EGPC urges Aramco to provide petroleum shipments worth $300m

Mohamed Adel
3 Min Read
EGAS has completed the technical and financial evaluation of the offers from companies applying for the tender to supply the second gasification ship (AFP photo)

The Egyptian General Petroleum Corporation (EGPC) urged Saudi Aramco to provide Egypt with the $300m worth of petroleum shipments.

The shipments are part of the first contract to supply petroleum products worth $1.4bn for a period of three months ending in November.

A senior official at the Ministry of Petroleum and Mineral Resources told Daily News Egypt that the prices of Brent oil have declined in global markets over the past three months, which allows for an excess of facilitations contracted by the EGPC with Aramco.

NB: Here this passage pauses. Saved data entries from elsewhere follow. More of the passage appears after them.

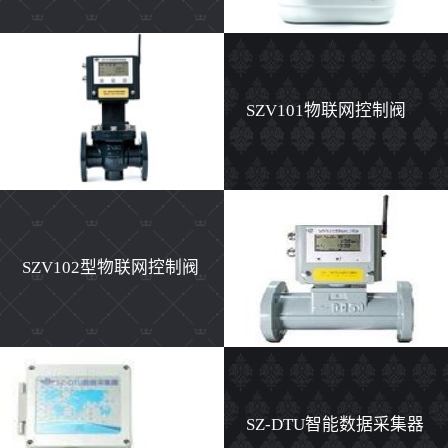
计
SZV101物联网控制阀
SZV102型物联网控制阀
SZ-DTU智能数据采集器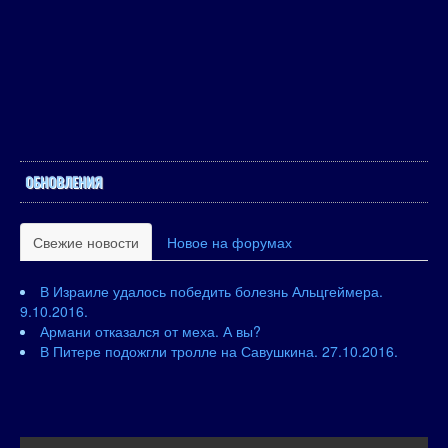
ОБНОВЛЕНИЯ
Свежие новости
Новое на форумах
В Израиле удалось победить болезнь Альцгеймера.
9.10.2016.
Армани отказался от меха. А вы?
В Питере подожгли тролле на Савушкина. 27.10.2016.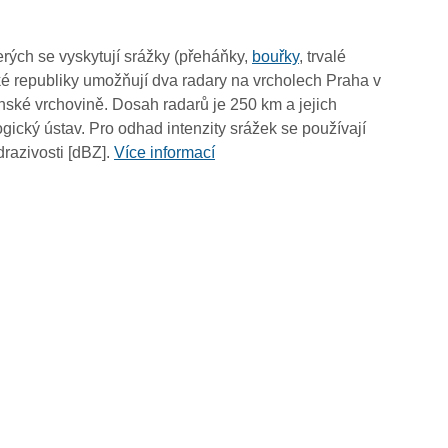
02:50
02:40
rých se vyskytují srážky (přeháňky,
bouřky
, trvalé
02:30
é republiky umožňují dva radary na vrcholech Praha v
02:20
ské vrchovině. Dosah radarů je 250 km a jejich
02:10
ický ústav. Pro odhad intenzity srážek se používají
02:00
drazivosti [dBZ].
Více informací
01:50
01:40
01:30
01:20
01:10
01:00
00:50
00:40
00:30
00:20
00:10
00:00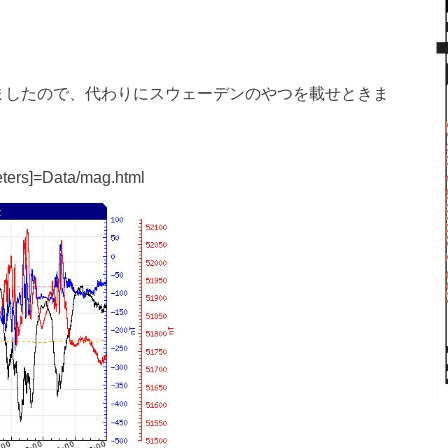
いましたので、代わりにスウェーデンのやつを載せときま
eters]=Data/mag.html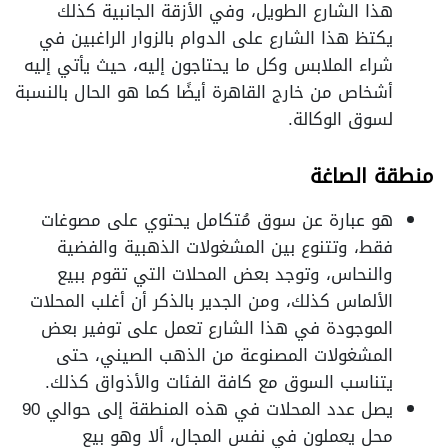
هذا الشارع الطويل، وفي الأزقة الجانبية كذلك
يكتظ هذا الشارع على الدوام بالزوار الراغبين في
شراء الملابس وكل ما يحتاجون إليه، حيث يأتي إليه
أشخاص من خارج القاهرة أيضًا كما هو الحال بالنسبة
لسوق الوكالة.
منطقة الصاغة
هو عبارة عن سوق مُتكامل يحتوي على مصوغات
فقط، وتتنوع بين المشغولات الذهبية والفضية
والنحاس، وتوجد بعض المحلات التي تقوم ببيع
الألماس كذلك، ومن الجدير بالذكر أن أغلب المحلات
الموجودة في هذا الشارع تعمل على توفير بعض
المشغولات المصنوعة من الذهب الصيني، حتى
يتناسب السوق مع كافة الفئات والأذواق كذلك.
يصل عدد المحلات في هذه المنطقة إلى حوالي 90
محل يعملون في نفس المجال، ألا وهو بيع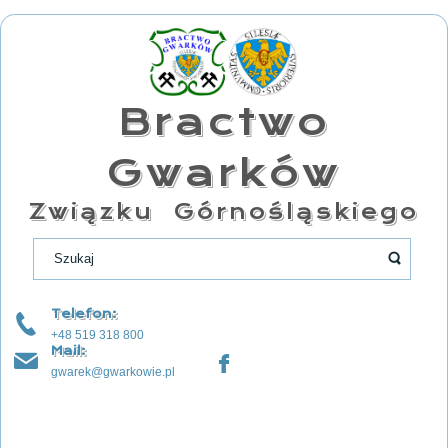
Bractwo
Gwarków
Związku Górnośląskiego
Telefon:
+48 519 318 800
Mail:
gwarek@gwarkowie.pl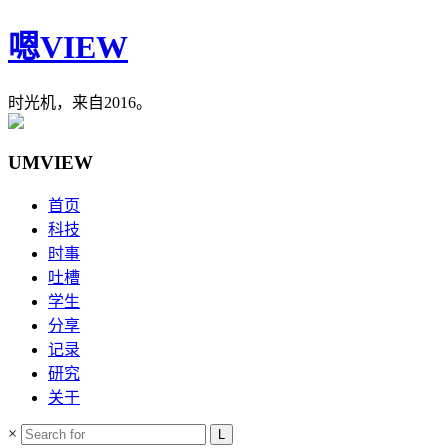
嗯VIEW
时光机，来自2016。
UMVIEW
首页
科技
时事
吐槽
学生
分享
记录
研究
关于
×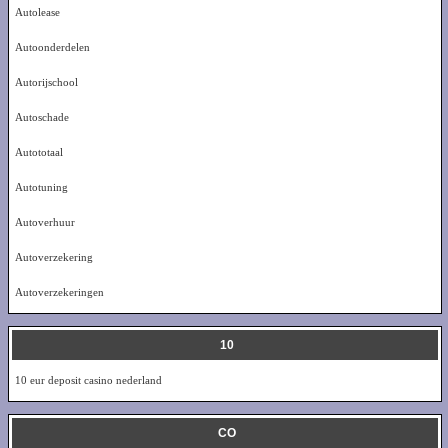
Autolease
Autoonderdelen
Autorijschool
Autoschade
Autototaal
Autotuning
Autoverhuur
Autoverzekering
Autoverzekeringen
10
10 eur deposit casino nederland
CO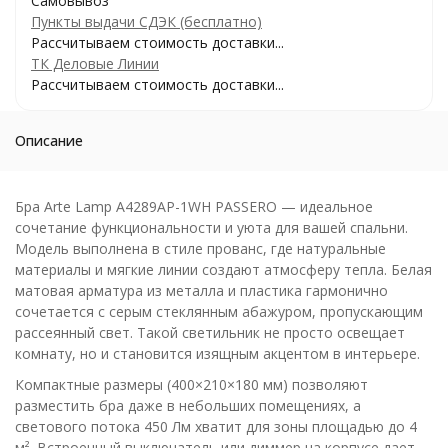
Самовывоз
Пункты выдачи СДЭК (бесплатно)
Рассчитываем стоимость доставки...
ТК Деловые Линии
Рассчитываем стоимость доставки...
Описание
Бра Arte Lamp A4289AP-1WH PASSERO — идеальное
сочетание функциональности и уюта для вашей спальни.
Модель выполнена в стиле прованс, где натуральные
материалы и мягкие линии создают атмосферу тепла. Белая
матовая арматура из металла и пластика гармонично
сочетается с серым стеклянным абажуром, пропускающим
рассеянный свет. Такой светильник не просто освещает
комнату, но и становится изящным акцентом в интерьере.
Компактные размеры (400×210×180 мм) позволяют
разместить бра даже в небольших помещениях, а
светового потока 450 Лм хватит для зоны площадью до 4
м². Встроенный выключатель или диммер на корпусе дает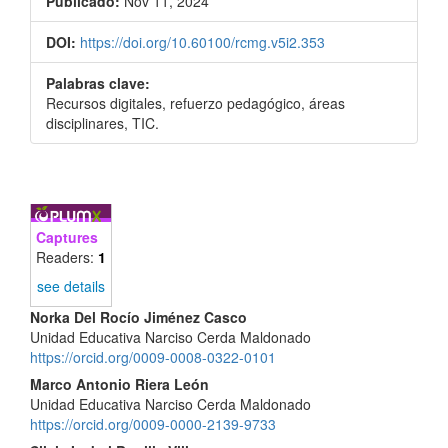
Publicado:
Nov 11, 2024
DOI:
https://doi.org/10.60100/rcmg.v5i2.353
Palabras clave:
Recursos digitales, refuerzo pedagógico, áreas
disciplinares, TIC.
Captures
Readers:
1
see details
Contenido
Norka Del Rocío Jiménez Casco
Unidad Educativa Narciso Cerda Maldonado
principal
https://orcid.org/0009-0008-0322-0101
del
Marco Antonio Riera León
Unidad Educativa Narciso Cerda Maldonado
artículo
https://orcid.org/0009-0000-2139-9733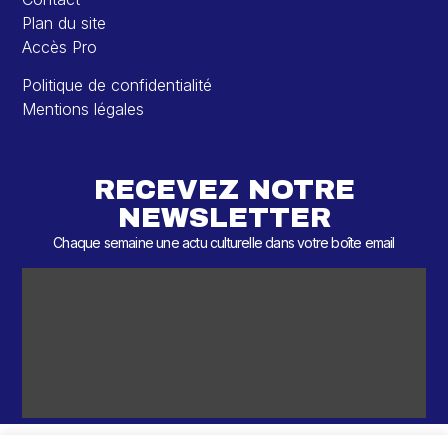
Plan du site
Accès Pro
Politique de confidentialité
Mentions légales
RECEVEZ NOTRE
NEWSLETTER
Chaque semaine une actu culturelle dans votre boîte email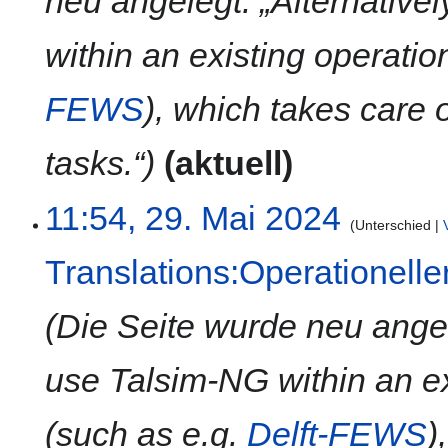
neu angelegt: „Alternativel
n
u
f
n
within an existing operati
a
g
s
FEWS
), which takes care 
s
u
tasks.“
aktuell
n
g
11:54, 29. Mai 2024
Unterschied
Translations:Operationell
Die Seite wurde neu angeleg
use Talsim-NG within an e
(such as e.g.
Delft-FEWS
)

The source added that the Ministry of International Cooperation negotiated with the Saudi side to renew the supply contract with Aramco with long-term payment facilitations, in addition to the provision of $300m worth of shipments remaining from the first contract.

A high-level Saudi delegation will visit Egypt within the next two weeks to finalise the Saudi-Egyptian Coordination Council talks, and to discuss investment opportunities and aid to support Egypt’s state budget, through grants, petroleum aids, and deposits at the Central Bank of Egypt (CBE).

The official explained that the previous contract with the Saudi company included the provision of 500,000 tonnes of diesel, 220,000 tonnes of fuel oil, and 150,000 tonnes of gasoline a month.

The Ministry of Petroleum and Aramco signed a contract for facilitations of about $1.4bn for the supply of shipments of petroleum products over a period of three months starting last September. The value of the contract is to be paid one year later.

Saudi Arabia is the largest oil exporter in the world, along with the UAE and Kuwait. The three Arab states have provided Egypt with billions of dollars worth of aid after the ouster president Mohamed Morsi in July 2013.

Saudi Arabia had increased its raw production to 10.308m barrels during the second half of this year, so as to enhance its share in the Asian market and nourish local power plants and refineries.

An EGPC report estimated the needs of the domestic market at 500,000 tonnes of diesel, 300,000 tonnes of butane, 150,000 tonnes of gasoline, and 500,000 tonnes of fuel oil per month.

The annual domestic consumption of gasoline stands at 6.1m tonnes, of which gasoline 80 takes up nearly half (2.7m tonnes), followed by gasoline 92 (2.5m tonnes). Gasoline 95 accounts for about 400,000 tonnes, according to figures in the closing account of the FY 2014/2015 budget.